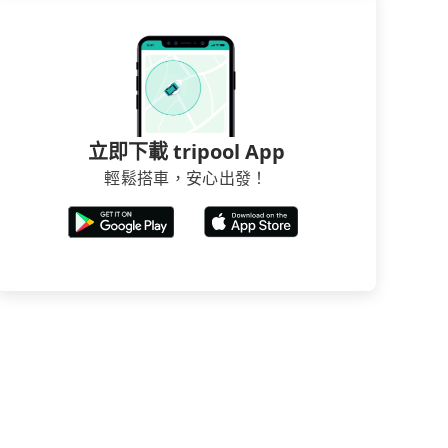
立即下載 tripool App
輕鬆搭車，安心出發！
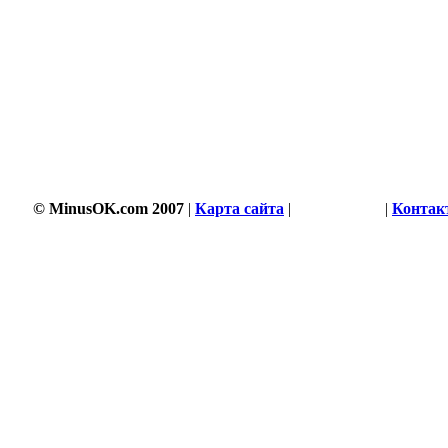
© MinusOK.com 2007
|
Карта сайта
|
Соглашение
|
Контак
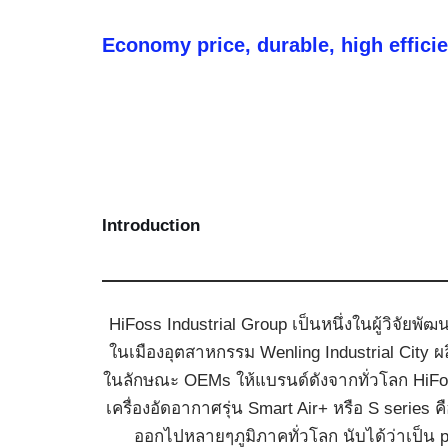
Economy price, durable, high effici
Introduction
HiFoss Industrial Group เป็นหนึ่งในผู้วิจัยพั
ในเมืองอุตสาหกรรม Wenling Industrial City ผ
ในลักษณะ OEMs ให้แบรนด์ดังจากทั่วโลก HiFoss
เครื่องอัดอากาศรุ่น Smart Air+ หรือ S serie
ออกไปหลายๆภูมิภาคทั่วโลก นับได้ว่าเป็น plat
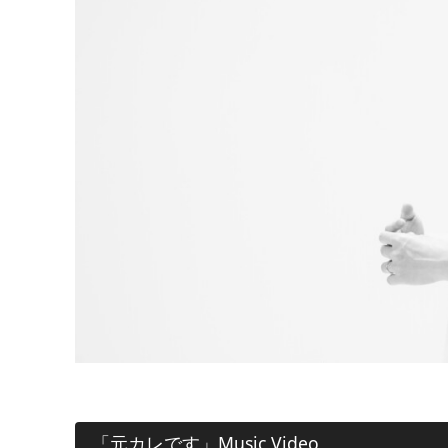
「元カレです」Music Video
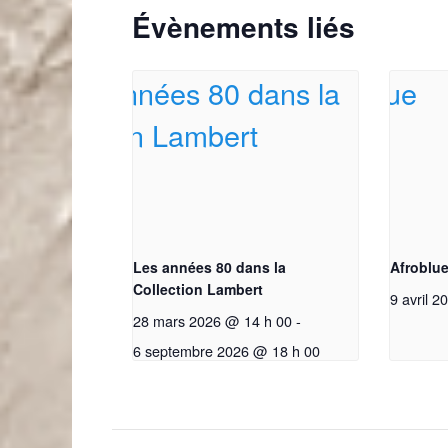
Évènements liés
Les années 80 dans la
Afroblu
Collection Lambert
9 avril 2
28 mars 2026 @ 14 h 00
-
6 septembre 2026 @ 18 h 00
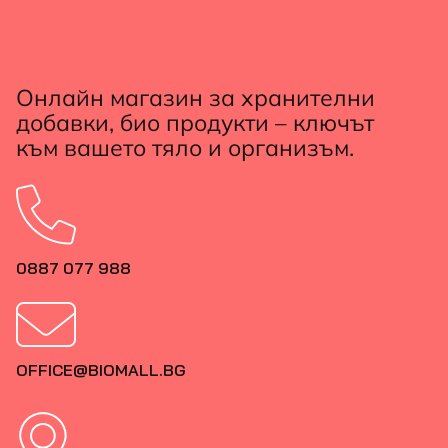
Онлайн магазин за хранителни
добавки, био продукти – ключът
към вашето тяло и организъм.
0887 077 988
OFFICE@BIOMALL.BG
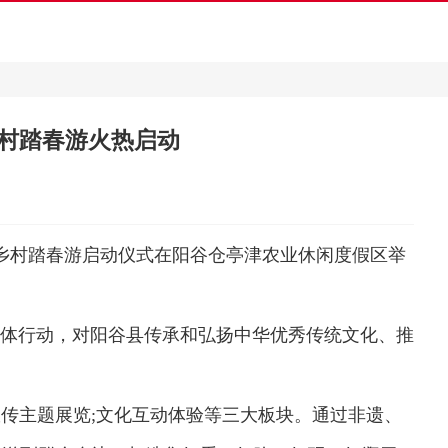
乡村踏春游火热启动
集”乡村踏春游启动仪式在阳谷仓亭津农业休闲度假区举
体行动，对阳谷县传承和弘扬中华优秀传统文化、推
传主题展览;文化互动体验等三大板块。通过非遗、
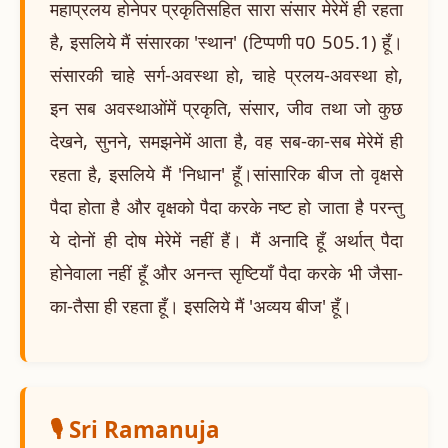
महाप्रलय होनेपर प्रकृतिसहित सारा संसार मेरेमें ही रहता
है, इसलिये मैं संसारका 'स्थान' (टिप्पणी प0 505.1) हूँ।
संसारकी चाहे सर्ग-अवस्था हो, चाहे प्रलय-अवस्था हो,
इन सब अवस्थाओंमें प्रकृति, संसार, जीव तथा जो कुछ
देखने, सुनने, समझनेमें आता है, वह सब-का-सब मेरेमें ही
रहता है, इसलिये मैं 'निधान' हूँ।सांसारिक बीज तो वृक्षसे
पैदा होता है और वृक्षको पैदा करके नष्ट हो जाता है परन्तु
ये दोनों ही दोष मेरेमें नहीं हैं। मैं अनादि हूँ अर्थात् पैदा
होनेवाला नहीं हूँ और अनन्त सृष्टियाँ पैदा करके भी जैसा-
का-तैसा ही रहता हूँ। इसलिये मैं 'अव्यय बीज' हूँ।
🎙️ Sri Ramanuja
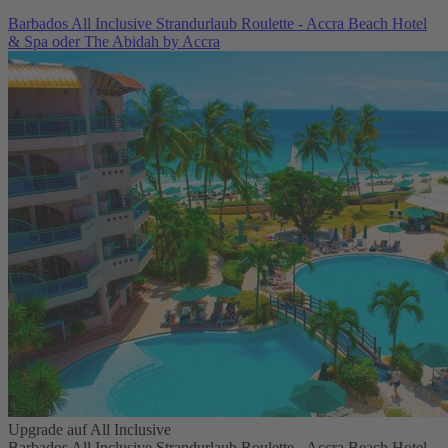
Barbados All Inclusive Strandurlaub Roulette - Accra Beach Hotel
& Spa oder The Abidah by Accra
Upgrade auf All Inclusive
Barbados All Inclusive Strandurlaub Roulette - Accra Beach Hotel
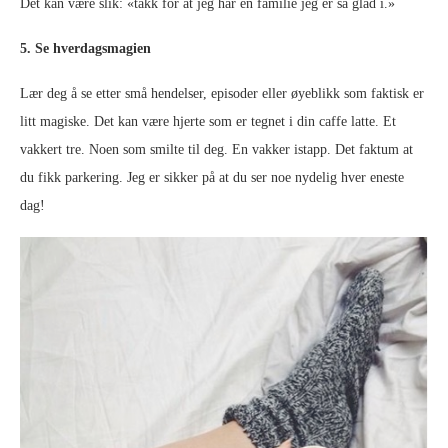
Det kan være slik: «takk for at jeg har en familie jeg er så glad i.»
5. Se hverdagsmagien
Lær deg å se etter små hendelser, episoder eller øyeblikk som faktisk er
litt magiske. Det kan være hjerte som er tegnet i din caffe latte. Et
vakkert tre. Noen som smilte til deg. En vakker istapp. Det faktum at
du fikk parkering. Jeg er sikker på at du ser noe nydelig hver eneste
dag!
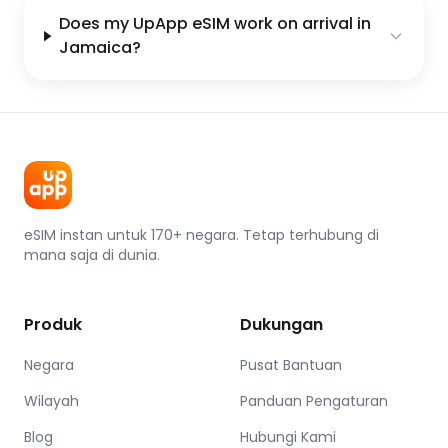
Does my UpApp eSIM work on arrival in
Jamaica?
eSIM instan untuk 170+ negara. Tetap terhubung di
mana saja di dunia.
Produk
Dukungan
Negara
Pusat Bantuan
Wilayah
Panduan Pengaturan
Blog
Hubungi Kami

## Work item
Above are some records. Reproduce the lines from the one with "0887 077 988" down to the one with "संसारकी चाहे सर्ग-अवस्था", keeping both, and leave every picture out.

## Written response
0887 077 988
OFFICE@BIOMALL.BG
乡村踏春游火热启动
集”乡村踏春游启动仪式在阳谷仓亭津农业休闲度假区举
体行动，对阳谷县传承和弘扬中华优秀传统文化、推
传主题展览;文化互动体验等三大板块。通过非遗、
महाप्रलय होनेपर प्रकृतिसहित सारा संसार मेरेमें ही रहता
है, इसलिये मैं संसारका 'स्थान' (टिप्पणी प0 505.1) हूँ।
संसारकी चाहे सर्ग-अवस्था हो, चाहे प्रलय-अवस्था हो,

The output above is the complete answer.